LoRAs as Composable Programs
There is a growing trend to think of large language models (LLMs) as operating systems (OS). They have the ability to read and write to short-term memory in the form of their context, as well as use tools to connect them to other applications. Particularly prevalent in the age of expensive pre-training, I think an interesting discussion revolves around finetuning, which now represents the vast majority of the LLM community these days.
Thinking about the base model (eg GPT or Stable Diffusion) as an operating system, others build on top of this system by writing “programs”. For instance, on top of such an operating system, one might “write” a LoRA, a vision adapter (ex. LLaVA), or a ControlNet on top of the OS. Crucially, these programs only work with the particular OS they were trained on, as they interface with the specific embedding space* of the base LLM.
There are some really interesting questions to me:
- What types of programs might we like to write?
- How will these programs interface with each other?
- How can we “merge” code into single programs?
- Finally, how can we ensure backwards compatability with these programs?
* By embedding space, I refer to the “meaning” of the latent embedding
What types of programs might we like to write?

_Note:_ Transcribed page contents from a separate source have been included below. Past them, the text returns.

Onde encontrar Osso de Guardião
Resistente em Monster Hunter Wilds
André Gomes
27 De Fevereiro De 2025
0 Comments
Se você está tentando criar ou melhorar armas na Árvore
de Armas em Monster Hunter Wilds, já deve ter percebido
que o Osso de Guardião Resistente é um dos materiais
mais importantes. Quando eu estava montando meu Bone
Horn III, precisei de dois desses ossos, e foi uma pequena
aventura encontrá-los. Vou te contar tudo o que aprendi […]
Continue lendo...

Finetuning of base models is incredibly popular: you can see thousands of finetuned models on websites such as Huggingface or Civit AI. Generally, you might want such a model because:
- You want the model to be specialized. At inference time, the model costs money and time ~proportional to the number of weights it has, and you want all those weights to be useful for your task; eg, you should not waste inference for a roleplay model that is only useful for math or coding.
- You want to teach the model something new. This can range from continual learning (teaching the model new world events after its pretraining date), to new content (a database or task the model wasn’t pretrained on), to specific characters (ex. teaching the model to generate you or a celebrity), and more. This is particularly relevant for personal or enterprise data, which should never be publicly available, including when abstracted away by the open-source weights.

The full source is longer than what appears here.